Henin won the first of her two U.S. Open titles in 2003 when she beat the other youngster from Belgium, Kim Clijsters, 7-5, 6-1, in the final. Clijsters retired from tennis last year after marrying Brian Lynch, an American pro basketball player. They had their first child last February.
Tennis may have a bit more youthful retirement than most other sports what with Borg, Andrea Jaeger, Jennifer Capriati, Aaron Krickstein, Tracy Austin, plus Henin, Clijsters and others stopping before they reached 30. They just did not wish, for whatever reasons, to make the long run the way Rod Laver, Jimmy Connors, Pete Sampras, Andre Agassi and the elder statesperson of all time, Martina Navratilova, did.
Burnout is the common excuse. This can be a real problem for young athletes thrown into the swirling, competitive arena of international sports when they are less than 10 years old.

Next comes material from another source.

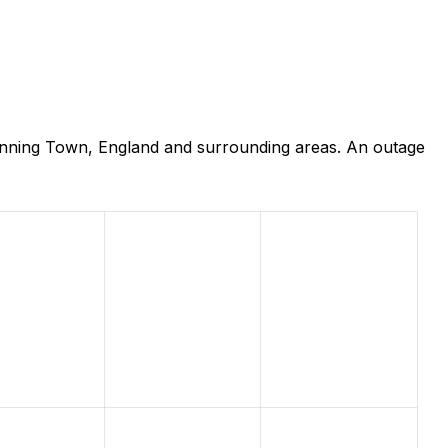
anning Town, England and surrounding areas. An outage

They compete and train relentlessly for 20 years before they are 30. Who can blame them for tiring of the grind and the unending demands placed upon them by greedy agents, commercial interests and television? There is little freedom to grow up like "normal" kids. In many cases their parents, who push them forward, are as much to blame as anyone.
Thus you have athletes deciding to turn away from sports almost as soon as they are able or allowed to make their own decisions for themselves.
Sorenstam has been her own boss for a long, long time and this retirement is the decision of a mature and intelligent young woman. In the case of Henin, she is obviously burned out at an early age and has a perfect right to step away from competition.
It is incumbent upon fans and those handlers of athletes to respect such decisions.